# EXERCISE PROMPT
Return the lines below that carry the word "Menu".

━━━━━ PROVIDED RECORDS ━━━━━

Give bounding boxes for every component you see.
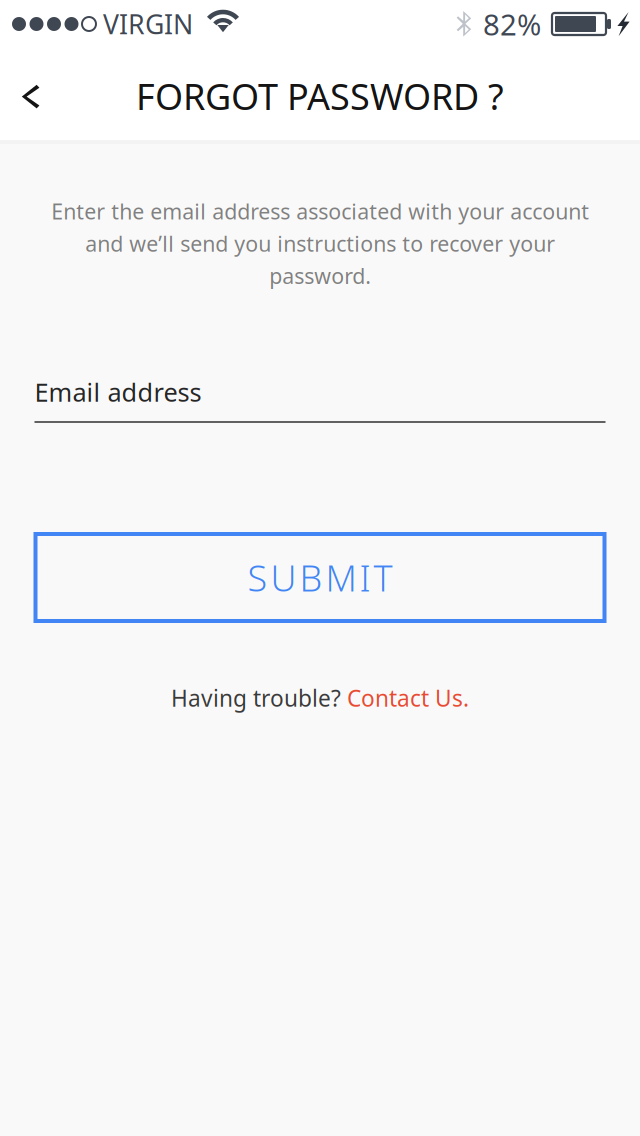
staticText: SUBMIT: [248, 554, 392, 601]
staticText: 82%: [483, 4, 541, 44]
staticText: Contact Us.: [347, 683, 469, 713]
staticText: Having trouble?: [171, 683, 347, 713]
staticText: FORGOT PASSWORD ?: [136, 72, 504, 120]
staticText: Enter the email address associated with …: [51, 197, 589, 290]
button[interactable]: Back: [0, 46, 58, 142]
staticText: Email address: [34, 375, 202, 409]
button[interactable]: SUBMIT: [36, 534, 604, 621]
staticText: VIRGIN: [103, 6, 193, 42]
button[interactable]: Having trouble?: [171, 683, 469, 713]
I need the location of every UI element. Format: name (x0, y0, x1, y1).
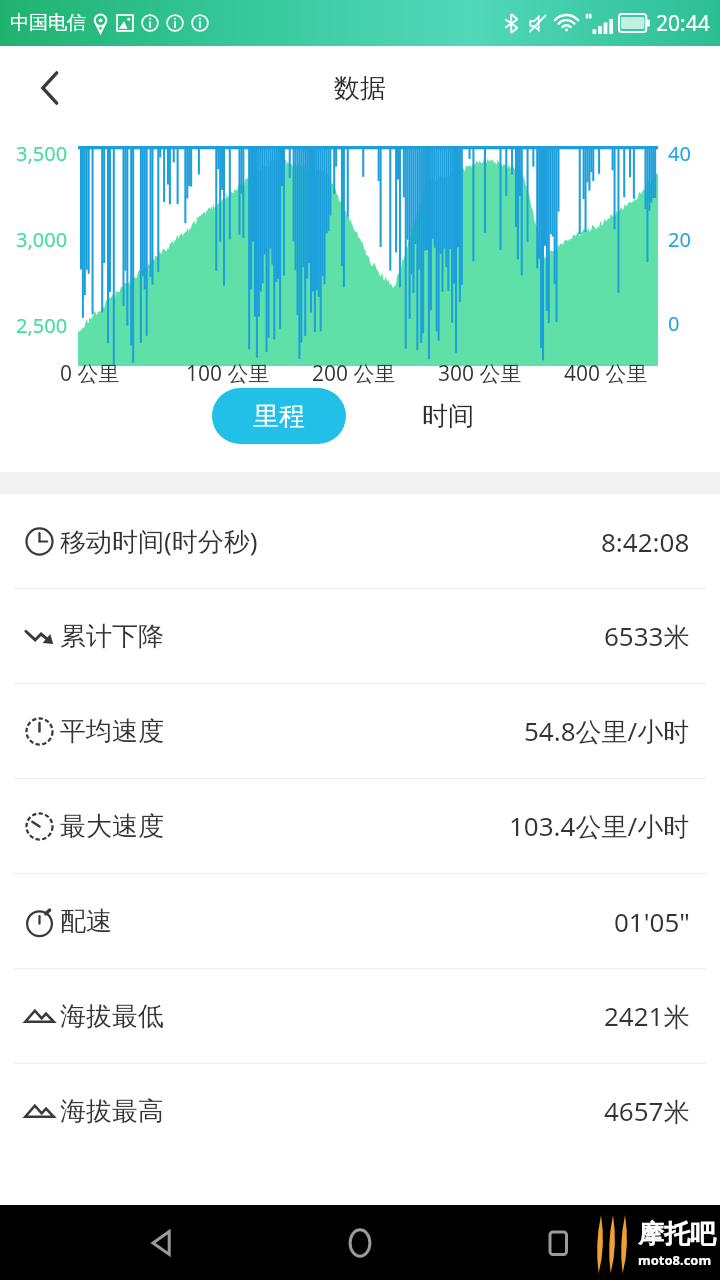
button[interactable]: 主页 (324, 1207, 396, 1279)
button[interactable]: 返回 (126, 1207, 198, 1279)
staticText: 8:42:08 (601, 524, 690, 559)
staticText: 20:44 (656, 9, 710, 38)
staticText: moto8.com (638, 1251, 712, 1269)
staticText: 20 (668, 226, 691, 253)
staticText: 100 公里 (186, 359, 270, 388)
staticText: 时间 (422, 400, 474, 433)
staticText: 累计下降 (60, 620, 164, 653)
staticText: 0 (668, 310, 680, 337)
staticText: 01'05" (614, 904, 690, 939)
staticText: 海拔最低 (60, 1000, 164, 1033)
button[interactable]: 返回 (20, 58, 80, 118)
staticText: 2421米 (604, 998, 690, 1034)
staticText: 40 (668, 140, 691, 167)
staticText: 200 公里 (312, 359, 396, 388)
button[interactable]: 平均速度 (0, 684, 720, 778)
button[interactable]: 最近任务 (522, 1207, 594, 1279)
staticText: 300 公里 (438, 359, 522, 388)
staticText: 数据 (334, 72, 386, 105)
staticText: 中国电信 (10, 11, 86, 35)
button[interactable]: 配速 (0, 874, 720, 968)
staticText: 0 公里 (60, 359, 120, 388)
staticText: 4657米 (604, 1093, 690, 1129)
button[interactable]: 海拔最低 (0, 969, 720, 1063)
staticText: 最大速度 (60, 810, 164, 843)
button[interactable]: 累计下降 (0, 589, 720, 683)
staticText: 2,500 (16, 312, 68, 339)
staticText: 里程 (253, 400, 305, 433)
staticText: 400 公里 (564, 359, 648, 388)
button[interactable]: 里程 (212, 388, 346, 444)
staticText: 3,500 (16, 140, 68, 167)
staticText: 3,000 (16, 226, 68, 253)
staticText: 平均速度 (60, 715, 164, 748)
staticText: 103.4公里/小时 (509, 808, 690, 844)
staticText: 54.8公里/小时 (524, 713, 690, 749)
staticText: 配速 (60, 905, 112, 938)
button[interactable]: 移动时间(时分秒) (0, 494, 720, 588)
staticText: 摩托吧 (638, 1218, 716, 1251)
button[interactable]: 最大速度 (0, 779, 720, 873)
button[interactable]: 海拔最高 (0, 1064, 720, 1158)
staticText: 移动时间(时分秒) (60, 523, 258, 559)
staticText: 海拔最高 (60, 1095, 164, 1128)
button[interactable]: 时间 (388, 388, 508, 444)
staticText: 6533米 (604, 618, 690, 654)
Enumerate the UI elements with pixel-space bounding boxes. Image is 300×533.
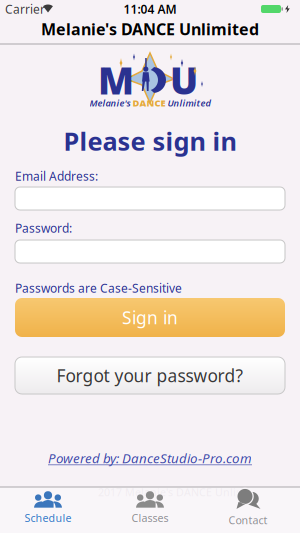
staticText: Contact xyxy=(228,513,268,527)
button[interactable]: Sign in xyxy=(15,298,285,337)
button[interactable]: Contact xyxy=(198,485,298,531)
staticText: Schedule xyxy=(24,511,72,525)
staticText: Melanie's DANCE Unlimited xyxy=(41,18,259,40)
staticText: Password: xyxy=(15,220,72,236)
staticText: Sign in xyxy=(122,306,178,329)
staticText: Melanie's xyxy=(90,97,130,109)
staticText: Passwords are Case-Sensitive xyxy=(15,280,182,296)
staticText: Powered by: DanceStudio-Pro.com xyxy=(48,449,252,467)
staticText: M xyxy=(98,55,134,105)
staticText: 11:04 AM xyxy=(124,1,176,17)
button[interactable]: Classes xyxy=(100,485,200,531)
button[interactable] xyxy=(15,187,285,210)
button[interactable] xyxy=(15,240,285,263)
staticText: Email Address: xyxy=(15,168,98,184)
staticText: U xyxy=(170,55,198,105)
button[interactable]: Forgot your password? xyxy=(15,357,285,394)
staticText: 2017 Melanie's DANCE Unlim xyxy=(98,485,246,499)
button[interactable]: Schedule xyxy=(0,485,98,531)
staticText: Classes xyxy=(132,511,168,525)
staticText: Please sign in xyxy=(64,124,236,158)
staticText: Unlimited xyxy=(168,97,210,109)
staticText: Forgot your password? xyxy=(56,364,244,387)
button[interactable]: Powered by: DanceStudio-Pro.com xyxy=(48,449,252,467)
staticText: Carrier xyxy=(5,1,45,17)
staticText: DANCE xyxy=(132,97,166,109)
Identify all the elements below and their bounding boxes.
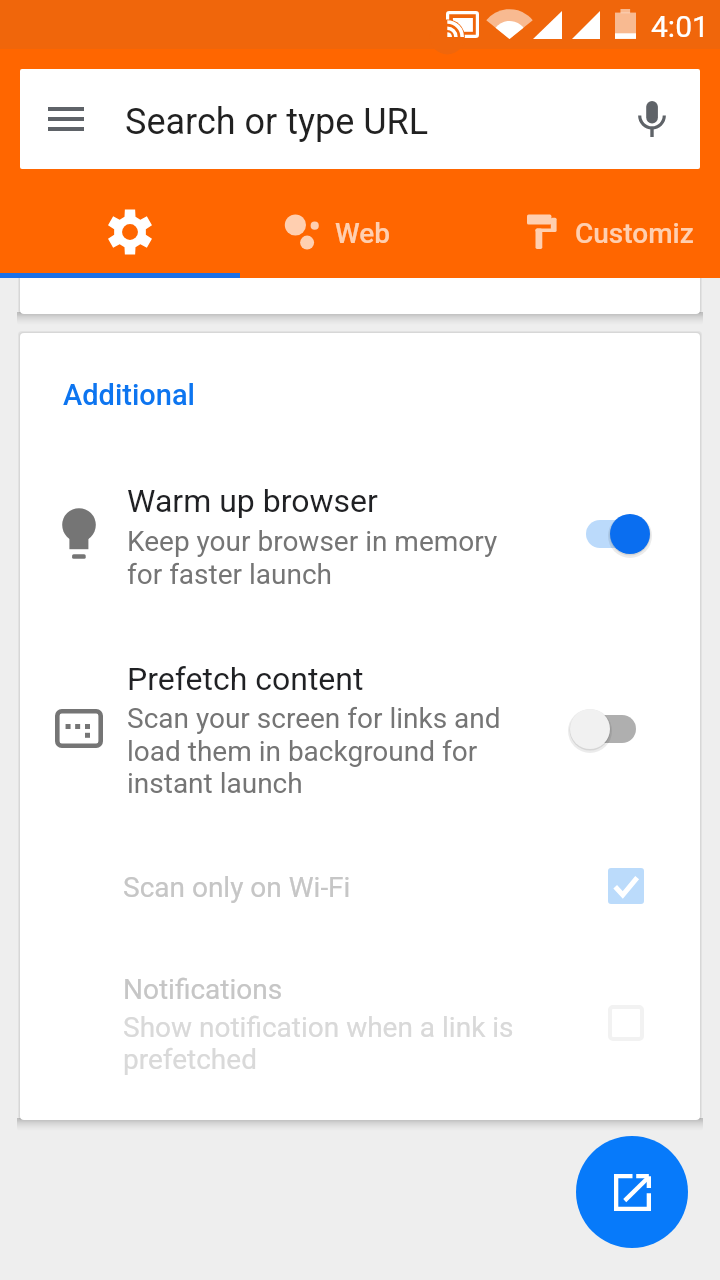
button[interactable] [480, 180, 720, 274]
staticText: Web [335, 217, 390, 250]
button[interactable]: Checked [598, 858, 654, 914]
button[interactable]: Unchecked [598, 995, 654, 1051]
staticText: Warm up browser [127, 482, 378, 520]
button[interactable]: Voice search [620, 87, 684, 151]
staticText: Notifications [123, 973, 283, 1006]
button[interactable]: Menu [20, 69, 700, 169]
staticText: Additional [63, 378, 195, 412]
staticText: Scan your screen for links and [127, 702, 501, 735]
button[interactable]: Menu [34, 87, 98, 151]
staticText: instant launch [127, 767, 303, 800]
button[interactable] [240, 180, 480, 274]
staticText: Show notification when a link is [123, 1011, 514, 1044]
staticText: Scan only on Wi-Fi [123, 871, 351, 904]
button[interactable] [20, 455, 700, 620]
staticText: Prefetch content [127, 660, 364, 698]
button[interactable]: Open in new window [576, 1136, 688, 1248]
staticText: Keep your browser in memory [127, 525, 498, 558]
button[interactable] [20, 965, 700, 1085]
button[interactable] [20, 855, 700, 925]
button[interactable]: Toggle on [570, 506, 652, 562]
staticText: for faster launch [127, 558, 333, 591]
staticText: 4:01 [651, 9, 709, 44]
button[interactable]: Settings tab [0, 180, 240, 274]
staticText: Customiz [575, 217, 694, 250]
button[interactable] [20, 635, 700, 810]
staticText: Search or type URL [125, 101, 429, 143]
staticText: load them in background for [127, 735, 478, 768]
staticText: prefetched [123, 1043, 257, 1076]
button[interactable]: Toggle off [570, 701, 652, 757]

━━━━━

# SOLUTION
button[interactable]: Menu [20, 69, 700, 169]
button[interactable]: Menu [34, 87, 98, 151]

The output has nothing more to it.